> REQUIRED WORK
Transcribe the records from the line containing "سپتامبر 2025" onward, up to and including the final line, exactly and without anything else.

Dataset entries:
+ + + +

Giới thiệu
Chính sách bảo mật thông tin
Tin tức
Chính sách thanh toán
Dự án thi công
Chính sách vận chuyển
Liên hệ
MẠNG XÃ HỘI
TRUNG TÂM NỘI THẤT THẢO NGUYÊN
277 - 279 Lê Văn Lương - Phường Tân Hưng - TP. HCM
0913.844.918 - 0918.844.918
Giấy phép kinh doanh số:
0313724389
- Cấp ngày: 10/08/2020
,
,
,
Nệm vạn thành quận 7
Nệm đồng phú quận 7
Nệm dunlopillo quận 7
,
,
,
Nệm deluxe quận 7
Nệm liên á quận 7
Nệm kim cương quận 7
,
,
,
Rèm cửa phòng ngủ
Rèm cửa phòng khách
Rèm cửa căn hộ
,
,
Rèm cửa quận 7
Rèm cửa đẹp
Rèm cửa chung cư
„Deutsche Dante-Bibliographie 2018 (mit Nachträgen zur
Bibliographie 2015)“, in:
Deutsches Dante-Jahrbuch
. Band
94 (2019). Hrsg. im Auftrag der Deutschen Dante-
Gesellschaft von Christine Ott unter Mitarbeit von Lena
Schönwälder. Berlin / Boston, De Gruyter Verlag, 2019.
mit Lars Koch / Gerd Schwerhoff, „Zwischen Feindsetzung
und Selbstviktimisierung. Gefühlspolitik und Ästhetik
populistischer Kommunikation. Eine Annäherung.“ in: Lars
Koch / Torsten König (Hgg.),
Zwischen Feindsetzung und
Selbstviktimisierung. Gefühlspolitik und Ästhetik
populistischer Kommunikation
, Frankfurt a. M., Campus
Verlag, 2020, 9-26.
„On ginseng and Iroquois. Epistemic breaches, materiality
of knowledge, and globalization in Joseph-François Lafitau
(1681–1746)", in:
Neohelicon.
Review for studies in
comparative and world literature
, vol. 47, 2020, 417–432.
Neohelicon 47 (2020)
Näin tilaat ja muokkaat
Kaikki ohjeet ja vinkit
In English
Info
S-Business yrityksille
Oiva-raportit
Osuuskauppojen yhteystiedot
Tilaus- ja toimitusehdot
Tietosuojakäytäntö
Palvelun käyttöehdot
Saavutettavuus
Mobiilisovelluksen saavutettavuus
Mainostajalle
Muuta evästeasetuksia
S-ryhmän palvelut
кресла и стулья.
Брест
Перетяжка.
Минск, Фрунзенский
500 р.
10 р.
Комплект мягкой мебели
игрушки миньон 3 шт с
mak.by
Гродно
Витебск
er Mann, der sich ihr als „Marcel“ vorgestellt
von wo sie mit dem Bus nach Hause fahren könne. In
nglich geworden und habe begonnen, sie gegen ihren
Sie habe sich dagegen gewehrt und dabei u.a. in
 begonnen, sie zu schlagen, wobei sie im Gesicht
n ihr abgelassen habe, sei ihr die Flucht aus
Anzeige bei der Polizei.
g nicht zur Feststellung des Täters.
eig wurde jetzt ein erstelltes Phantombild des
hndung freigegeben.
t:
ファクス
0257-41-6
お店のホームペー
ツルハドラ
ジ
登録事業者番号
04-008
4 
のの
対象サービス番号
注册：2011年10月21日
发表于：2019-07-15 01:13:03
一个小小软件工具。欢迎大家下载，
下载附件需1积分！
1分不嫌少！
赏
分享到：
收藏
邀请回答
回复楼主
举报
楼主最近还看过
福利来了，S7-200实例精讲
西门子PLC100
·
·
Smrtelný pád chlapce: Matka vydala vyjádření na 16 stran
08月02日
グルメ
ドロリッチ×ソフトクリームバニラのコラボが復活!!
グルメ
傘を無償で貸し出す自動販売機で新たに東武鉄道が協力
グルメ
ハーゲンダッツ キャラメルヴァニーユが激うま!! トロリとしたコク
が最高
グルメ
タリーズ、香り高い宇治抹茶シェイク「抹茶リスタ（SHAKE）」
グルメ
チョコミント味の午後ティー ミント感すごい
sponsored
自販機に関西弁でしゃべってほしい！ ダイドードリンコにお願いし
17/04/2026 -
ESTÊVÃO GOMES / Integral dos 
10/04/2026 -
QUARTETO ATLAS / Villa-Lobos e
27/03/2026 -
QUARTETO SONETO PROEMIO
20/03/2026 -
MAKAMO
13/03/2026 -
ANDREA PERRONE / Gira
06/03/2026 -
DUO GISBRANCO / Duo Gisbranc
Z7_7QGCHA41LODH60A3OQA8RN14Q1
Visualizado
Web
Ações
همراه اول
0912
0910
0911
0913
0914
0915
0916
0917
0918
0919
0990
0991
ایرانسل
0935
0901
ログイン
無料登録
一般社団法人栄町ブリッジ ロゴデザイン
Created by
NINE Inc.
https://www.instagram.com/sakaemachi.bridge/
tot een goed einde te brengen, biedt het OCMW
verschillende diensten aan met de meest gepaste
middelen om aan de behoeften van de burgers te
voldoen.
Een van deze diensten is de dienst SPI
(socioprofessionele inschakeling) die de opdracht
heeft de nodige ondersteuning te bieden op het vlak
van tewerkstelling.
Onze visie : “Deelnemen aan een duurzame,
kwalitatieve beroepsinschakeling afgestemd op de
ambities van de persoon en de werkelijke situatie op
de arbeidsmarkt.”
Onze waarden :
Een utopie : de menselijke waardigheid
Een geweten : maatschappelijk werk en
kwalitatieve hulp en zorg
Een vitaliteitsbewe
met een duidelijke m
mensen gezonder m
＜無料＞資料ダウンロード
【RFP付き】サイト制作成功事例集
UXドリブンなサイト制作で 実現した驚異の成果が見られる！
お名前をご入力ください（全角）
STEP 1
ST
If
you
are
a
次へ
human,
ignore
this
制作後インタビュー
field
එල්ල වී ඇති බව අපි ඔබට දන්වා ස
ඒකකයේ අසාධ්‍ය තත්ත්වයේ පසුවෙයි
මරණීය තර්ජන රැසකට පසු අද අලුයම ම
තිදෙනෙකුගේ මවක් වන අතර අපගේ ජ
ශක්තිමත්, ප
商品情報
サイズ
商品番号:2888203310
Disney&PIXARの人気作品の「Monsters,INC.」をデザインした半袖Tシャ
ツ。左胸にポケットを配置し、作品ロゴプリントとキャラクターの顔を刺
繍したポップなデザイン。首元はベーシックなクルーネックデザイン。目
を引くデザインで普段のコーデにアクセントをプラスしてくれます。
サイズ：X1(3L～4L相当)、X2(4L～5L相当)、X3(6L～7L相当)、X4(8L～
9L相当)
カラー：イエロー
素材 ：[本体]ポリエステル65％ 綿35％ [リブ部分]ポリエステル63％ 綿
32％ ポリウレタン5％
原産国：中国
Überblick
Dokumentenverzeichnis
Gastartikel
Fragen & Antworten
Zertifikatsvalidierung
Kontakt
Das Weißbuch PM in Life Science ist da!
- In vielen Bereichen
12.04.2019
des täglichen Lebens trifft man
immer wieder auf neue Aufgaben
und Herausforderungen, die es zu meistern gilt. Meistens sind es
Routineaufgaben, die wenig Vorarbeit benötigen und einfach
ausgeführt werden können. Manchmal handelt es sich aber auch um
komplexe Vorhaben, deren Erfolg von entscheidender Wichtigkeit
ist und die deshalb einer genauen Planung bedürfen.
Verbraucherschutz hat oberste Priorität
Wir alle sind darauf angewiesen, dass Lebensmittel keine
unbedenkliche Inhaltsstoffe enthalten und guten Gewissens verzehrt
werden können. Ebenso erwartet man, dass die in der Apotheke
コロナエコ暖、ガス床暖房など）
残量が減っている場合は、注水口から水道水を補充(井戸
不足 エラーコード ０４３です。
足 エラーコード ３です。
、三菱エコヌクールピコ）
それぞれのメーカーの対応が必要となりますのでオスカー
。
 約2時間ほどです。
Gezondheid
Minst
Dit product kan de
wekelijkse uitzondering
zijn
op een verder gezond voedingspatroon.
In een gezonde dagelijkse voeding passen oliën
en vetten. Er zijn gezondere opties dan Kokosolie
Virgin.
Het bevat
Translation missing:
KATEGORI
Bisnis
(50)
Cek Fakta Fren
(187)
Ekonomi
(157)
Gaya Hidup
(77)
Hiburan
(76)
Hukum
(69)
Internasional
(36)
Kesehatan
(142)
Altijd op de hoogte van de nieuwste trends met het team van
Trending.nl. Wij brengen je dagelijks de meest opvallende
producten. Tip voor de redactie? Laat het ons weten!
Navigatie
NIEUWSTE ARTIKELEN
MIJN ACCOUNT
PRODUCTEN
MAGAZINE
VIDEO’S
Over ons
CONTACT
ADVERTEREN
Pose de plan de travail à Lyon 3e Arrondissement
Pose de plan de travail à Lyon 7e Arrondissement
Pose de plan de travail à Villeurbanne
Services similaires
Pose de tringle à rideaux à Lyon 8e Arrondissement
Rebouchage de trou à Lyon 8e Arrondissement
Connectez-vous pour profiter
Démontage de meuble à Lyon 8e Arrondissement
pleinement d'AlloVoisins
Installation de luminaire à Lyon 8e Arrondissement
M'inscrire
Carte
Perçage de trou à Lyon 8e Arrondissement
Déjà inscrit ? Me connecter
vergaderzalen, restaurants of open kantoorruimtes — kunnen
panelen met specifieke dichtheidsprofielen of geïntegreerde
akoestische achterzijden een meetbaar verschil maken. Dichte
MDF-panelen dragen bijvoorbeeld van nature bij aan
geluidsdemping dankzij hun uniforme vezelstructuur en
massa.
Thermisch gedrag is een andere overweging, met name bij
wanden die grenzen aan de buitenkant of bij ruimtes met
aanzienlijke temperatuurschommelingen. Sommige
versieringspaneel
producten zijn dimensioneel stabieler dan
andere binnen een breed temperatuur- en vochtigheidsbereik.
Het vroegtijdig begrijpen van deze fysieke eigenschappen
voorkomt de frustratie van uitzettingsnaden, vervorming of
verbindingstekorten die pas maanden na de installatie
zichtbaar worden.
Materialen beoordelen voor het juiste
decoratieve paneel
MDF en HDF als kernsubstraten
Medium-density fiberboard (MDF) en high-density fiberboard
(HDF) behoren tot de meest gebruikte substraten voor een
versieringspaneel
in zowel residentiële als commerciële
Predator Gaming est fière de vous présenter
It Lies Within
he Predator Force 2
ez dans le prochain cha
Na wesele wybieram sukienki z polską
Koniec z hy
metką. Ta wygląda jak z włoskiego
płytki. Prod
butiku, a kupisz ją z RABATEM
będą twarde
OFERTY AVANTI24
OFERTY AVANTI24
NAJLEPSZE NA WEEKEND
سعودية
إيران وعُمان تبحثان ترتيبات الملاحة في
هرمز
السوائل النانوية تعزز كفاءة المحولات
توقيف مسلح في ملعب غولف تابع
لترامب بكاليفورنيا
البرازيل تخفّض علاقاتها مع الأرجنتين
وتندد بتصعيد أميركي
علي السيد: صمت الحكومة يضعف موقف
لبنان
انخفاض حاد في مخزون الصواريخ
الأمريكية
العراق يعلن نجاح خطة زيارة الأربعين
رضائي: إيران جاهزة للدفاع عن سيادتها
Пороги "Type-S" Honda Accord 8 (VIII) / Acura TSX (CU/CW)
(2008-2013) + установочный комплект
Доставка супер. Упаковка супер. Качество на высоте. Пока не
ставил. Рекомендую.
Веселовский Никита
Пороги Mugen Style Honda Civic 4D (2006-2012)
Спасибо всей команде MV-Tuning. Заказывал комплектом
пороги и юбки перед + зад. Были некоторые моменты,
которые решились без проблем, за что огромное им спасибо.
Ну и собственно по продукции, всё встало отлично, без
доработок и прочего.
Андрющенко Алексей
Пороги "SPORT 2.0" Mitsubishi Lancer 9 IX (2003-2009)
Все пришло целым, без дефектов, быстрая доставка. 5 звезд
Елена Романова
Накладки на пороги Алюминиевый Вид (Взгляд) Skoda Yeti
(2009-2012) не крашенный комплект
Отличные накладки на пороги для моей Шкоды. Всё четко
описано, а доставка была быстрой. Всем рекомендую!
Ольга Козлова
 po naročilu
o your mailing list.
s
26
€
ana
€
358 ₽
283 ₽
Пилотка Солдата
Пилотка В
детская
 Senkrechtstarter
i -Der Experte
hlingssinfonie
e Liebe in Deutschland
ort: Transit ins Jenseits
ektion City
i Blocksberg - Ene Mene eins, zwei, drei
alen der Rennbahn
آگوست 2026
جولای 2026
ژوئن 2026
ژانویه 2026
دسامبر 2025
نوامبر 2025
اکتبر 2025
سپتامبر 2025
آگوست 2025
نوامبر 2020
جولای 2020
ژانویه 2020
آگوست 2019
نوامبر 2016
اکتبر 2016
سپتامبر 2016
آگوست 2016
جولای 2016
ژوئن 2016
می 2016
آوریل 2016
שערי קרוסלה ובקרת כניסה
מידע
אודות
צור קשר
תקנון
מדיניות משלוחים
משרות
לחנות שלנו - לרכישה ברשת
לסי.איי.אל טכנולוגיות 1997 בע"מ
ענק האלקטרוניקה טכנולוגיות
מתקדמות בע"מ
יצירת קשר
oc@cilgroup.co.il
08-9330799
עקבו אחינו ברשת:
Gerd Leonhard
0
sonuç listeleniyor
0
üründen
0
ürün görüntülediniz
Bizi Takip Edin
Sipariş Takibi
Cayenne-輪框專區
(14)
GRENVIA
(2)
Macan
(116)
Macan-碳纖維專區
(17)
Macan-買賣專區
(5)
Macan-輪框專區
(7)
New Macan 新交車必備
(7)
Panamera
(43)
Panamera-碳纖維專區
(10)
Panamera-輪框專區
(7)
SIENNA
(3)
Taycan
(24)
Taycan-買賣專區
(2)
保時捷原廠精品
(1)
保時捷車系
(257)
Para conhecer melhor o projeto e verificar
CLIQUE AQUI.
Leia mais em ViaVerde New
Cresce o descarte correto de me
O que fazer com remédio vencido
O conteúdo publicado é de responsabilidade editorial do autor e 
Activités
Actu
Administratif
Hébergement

+ + + +

> SOLUTION FOR THIS PROBLEM
سپتامبر 2025
آگوست 2025
نوامبر 2020
جولای 2020
ژانویه 2020
آگوست 2019
نوامبر 2016
اکتبر 2016
سپتامبر 2016
آگوست 2016
جولای 2016
ژوئن 2016
می 2016
آوریل 2016
שערי קרוסלה ובקרת כניסה
מידע
אודות
צור קשר
תקנון
מדיניות משלוחים
משרות
לחנות שלנו - לרכישה ברשת
לסי.איי.אל טכנולוגיות 1997 בע"מ
ענק האלקטרוניקה טכנולוגיות
מתקדמות בע"מ
יצירת קשר
oc@cilgroup.co.il
08-9330799
עקבו אחינו ברשת:
Gerd Leonhard
0
sonuç listeleniyor
0
üründen
0
ürün görüntülediniz
Bizi Takip Edin
Sipariş Takibi
Cayenne-輪框專區
(14)
GRENVIA
(2)
Macan
(116)
Macan-碳纖維專區
(17)
Macan-買賣專區
(5)
Macan-輪框專區
(7)
New Macan 新交車必備
(7)
Panamera
(43)
Panamera-碳纖維專區
(10)
Panamera-輪框專區
(7)
SIENNA
(3)
Taycan
(24)
Taycan-買賣專區
(2)
保時捷原廠精品
(1)
保時捷車系
(257)
Para conhecer melhor o projeto e verificar
CLIQUE AQUI.
Leia mais em ViaVerde New
Cresce o descarte correto de me
O que fazer com remédio vencido
O conteúdo publicado é de responsabilidade editorial do autor e 
Activités
Actu
Administratif
Hébergement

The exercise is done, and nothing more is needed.